If it can be useful I attach another video with details of the resources in use highlighted.
https://github.com/user-attachments/assets/40fa7dbc-1c89-41db-9571-1efc4cc9b2dd
I later tried to use the simple model for the stroke, the result is something understandable compared to what I actually wrote but very sketchy and always with a delay of a few seconds before it appears on the canvas. The file on which I do these tests is always the one quite large, on files of a single page I have no problems.
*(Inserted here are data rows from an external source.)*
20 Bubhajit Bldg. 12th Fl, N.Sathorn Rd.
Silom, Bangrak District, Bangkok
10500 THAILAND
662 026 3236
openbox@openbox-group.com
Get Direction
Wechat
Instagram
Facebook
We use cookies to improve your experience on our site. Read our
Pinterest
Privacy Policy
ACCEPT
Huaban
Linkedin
Edit: If it's of any interest, I’ve noticed that even when typing with a keyboard in the large file, there’s a delay—although all the letters do eventually appear. It seems to be a rendering or processing issue: with keyboard input, characters are handled correctly despite the lag, but with pen input, some parts are lost, resulting in strokes that look very different from the actual handwriting
If it can help, I noticed that the problem occurs when switching between strokes. For example, if I continue to write the same stroke, it continues to write it in a fairly fluid manner, the problem occurs when you lift the pen to write another stroke (which in handwriting often happens)
Video:
https://github.com/user-attachments/assets/bf247581-e447-4c42-bb95-0da13a832d78
So I just pushed this to the extreme and created a file with 70k strokes. I managed to reproduce the lag when inserting new strokes, but I noticed that the lag was getting better the more I wrote on the new page. So it might be related to the stroke store doing some weird re-balancing when inserting in a previously unpopulated space. Not sure how to resolve this though.
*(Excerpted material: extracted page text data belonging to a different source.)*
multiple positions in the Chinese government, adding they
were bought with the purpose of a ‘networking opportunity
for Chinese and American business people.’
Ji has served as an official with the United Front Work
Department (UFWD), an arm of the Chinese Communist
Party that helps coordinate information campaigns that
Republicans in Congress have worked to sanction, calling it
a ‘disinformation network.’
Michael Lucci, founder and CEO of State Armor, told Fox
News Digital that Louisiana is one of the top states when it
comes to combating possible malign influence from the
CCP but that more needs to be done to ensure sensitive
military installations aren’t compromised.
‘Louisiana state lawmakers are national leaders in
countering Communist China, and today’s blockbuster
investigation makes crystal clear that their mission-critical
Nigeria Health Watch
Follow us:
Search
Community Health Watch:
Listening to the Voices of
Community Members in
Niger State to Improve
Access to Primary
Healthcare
So I just pushed this to the extreme and created a file with 70k strokes. I managed to reproduce the lag when inserting new strokes, but I noticed that the lag was getting better the more I wrote on the new page. So it might be related to the stroke store doing some weird re-balancing when inserting in a previously unpopulated space. Not sure how to resolve this though.
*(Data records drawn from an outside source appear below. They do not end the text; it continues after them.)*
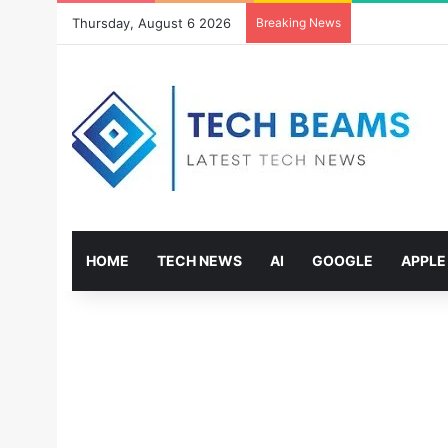
Thursday, August 6 2026
Breaking News
HOME
TECH NEWS
AI
GOOGLE
APPLE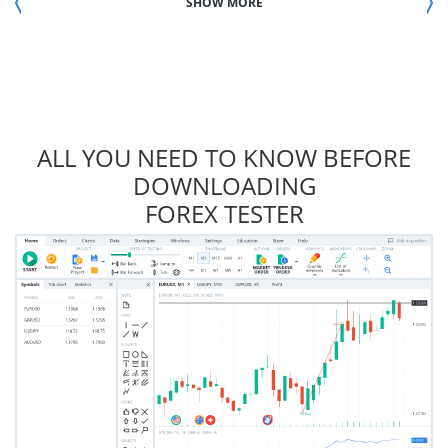
SHOW MORE
ALL YOU NEED TO KNOW BEFORE
DOWNLOADING
FOREX TESTER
Personally, even leaving some space from the previous sections (I tried to get up to 4 pages ahead), it still goes badly, you can't write anything understandable. It would be nice if this bug was solved, it's a shame that rnote can't be used for heavier issues like keeping a whole notebook of notes on not overly performing PCs. Thank you very much for your contribution
I do have some ideas for this.
The first doubt I have is concerning the behavior of connect_event, particularly self.pointer_controller.connect_event which handles all pen input through super::input::handle_pointer_controller_event. If this function takes more than a frame to complete, does that block gtk from doing the next frame ? It's part of the event propagation mechanism and gtk needs the return value to continue/stop the event propagation so it could be blocking in some way (do we freeze gtk rendering until the event loop is finished ? do we have an abort mechanism ?).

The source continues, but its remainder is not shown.